Voters trickle into Maybell polls |

Voters trickle into Maybell polls

John Vandelinder

A presidential election comes just once every four years, so it’s only natural the topic would dominate conversations around the nation, including Moffat County, Craig and even Maybell.

But on Tuesday morning, you would have been hard-pressed to find anybody inside the Maybell Community Center muttering the words Obama or McCain.

Political talk is forbidden on Election Day inside the community center – which doubled as one of the three Moffat County voting centers on Election Day.

So the four Moffat County election judges – Kathy Ogle, Lorena Shaffer, Charlene Scott and student judge Nick Cammer – sitting inside talked about everything and anything they could think of that didn’t involve amendments, and potential senators, governors and presidents.

They greeted the trickle of voters who passed through the door on a first- name basis, sent them through the four steps required and directed them to their voting machine.

“We’ve had seven people so far in the first 45 minutes,” Scott said.

“We haven’t even had time to eat a donut, my gosh,” Ogle said laughing.

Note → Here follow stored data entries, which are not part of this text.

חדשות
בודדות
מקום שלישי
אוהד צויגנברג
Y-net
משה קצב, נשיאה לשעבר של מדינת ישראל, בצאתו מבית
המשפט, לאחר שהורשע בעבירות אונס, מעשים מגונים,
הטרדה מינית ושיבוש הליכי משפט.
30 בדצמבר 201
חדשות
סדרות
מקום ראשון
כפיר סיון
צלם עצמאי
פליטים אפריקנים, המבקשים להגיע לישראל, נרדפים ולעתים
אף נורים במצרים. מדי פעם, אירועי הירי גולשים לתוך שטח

For a day carrying heavy implications nationwide, Maybell’s community center was light-hearted inside.

“Grandma Sally” Haskins poked her head from behind a voting machine.

“Oops,” she said. “How can I change my vote on this thing?”

Cammer gave her a printed sheet of instructions – his duty on this day – and Grandma Sally continued her task of solving the hi-tech voting machine riddle.

“I have no use for these computer things,” she murmured.

Ogle, Shaffer and Scott hadn’t voted yet – Cammer is not old enough – but it was just a matter of time before they would spend a few minutes on the other side of the judge’s table.

“We just pick a slow time,” Ogle said.

“When we get bored, we’ll get up and vote,” Scott added.

“Cowboy Sam,” who declined to give his last name, strolled in like a character in the show “Cheers,” as all four judges echoed, “hi Sam,” in unison, except for Sally, who only heard his voice, but still recognized a fellow Maybell resident.

He turned to cast his ballot, took one look at the voting machine at least 60 years younger than him, and let out a sigh.

“Hey Sally,” he said, knowing it was her although he couldn’t see her. “You going to help me with this?”

The room filled with laughter.

But it was a day when residents in Maybell let their voices be heard.